> Prompt: Return all lines from the listing below in which the string "липня" occurs.

> Raw data:
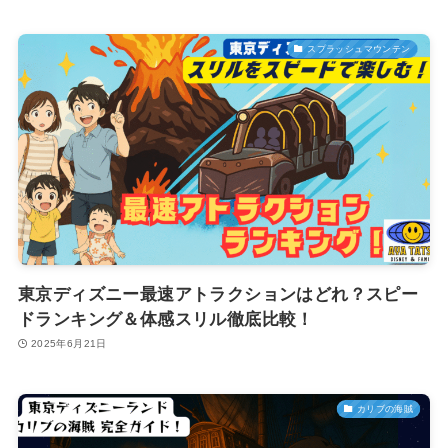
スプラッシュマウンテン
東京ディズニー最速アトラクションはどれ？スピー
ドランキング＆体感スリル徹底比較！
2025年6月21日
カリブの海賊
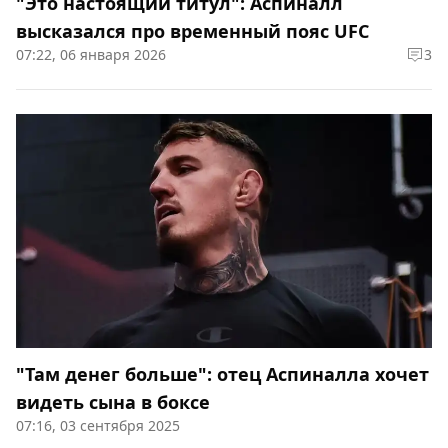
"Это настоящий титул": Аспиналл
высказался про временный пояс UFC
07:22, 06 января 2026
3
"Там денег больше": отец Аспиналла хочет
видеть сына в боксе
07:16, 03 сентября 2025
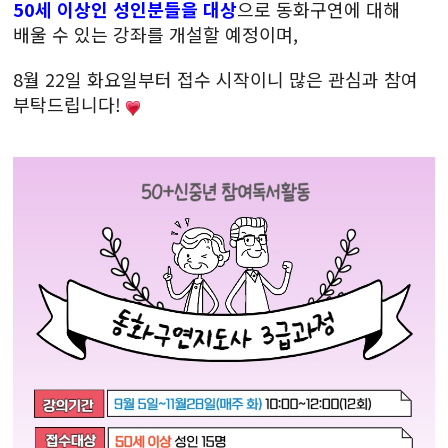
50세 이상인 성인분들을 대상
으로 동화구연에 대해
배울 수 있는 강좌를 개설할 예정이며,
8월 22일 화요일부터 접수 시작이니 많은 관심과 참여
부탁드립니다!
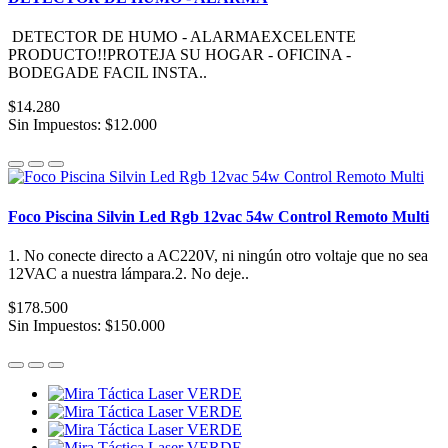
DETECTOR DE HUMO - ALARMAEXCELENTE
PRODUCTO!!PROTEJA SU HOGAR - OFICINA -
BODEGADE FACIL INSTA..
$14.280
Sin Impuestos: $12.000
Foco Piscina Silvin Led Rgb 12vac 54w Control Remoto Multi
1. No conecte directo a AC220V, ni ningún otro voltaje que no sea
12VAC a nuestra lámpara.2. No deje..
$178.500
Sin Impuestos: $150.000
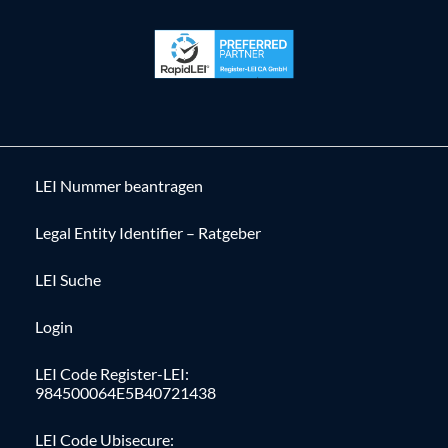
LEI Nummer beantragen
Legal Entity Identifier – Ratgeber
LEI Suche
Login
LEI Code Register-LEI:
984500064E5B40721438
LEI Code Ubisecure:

---

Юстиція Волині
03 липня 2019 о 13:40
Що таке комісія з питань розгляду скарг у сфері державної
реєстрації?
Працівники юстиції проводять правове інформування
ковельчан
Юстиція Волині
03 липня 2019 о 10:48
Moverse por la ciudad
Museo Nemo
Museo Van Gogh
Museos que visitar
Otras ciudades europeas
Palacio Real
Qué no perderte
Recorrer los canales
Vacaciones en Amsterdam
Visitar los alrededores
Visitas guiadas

> Task result:
03 липня 2019 о 13:40
03 липня 2019 о 10:48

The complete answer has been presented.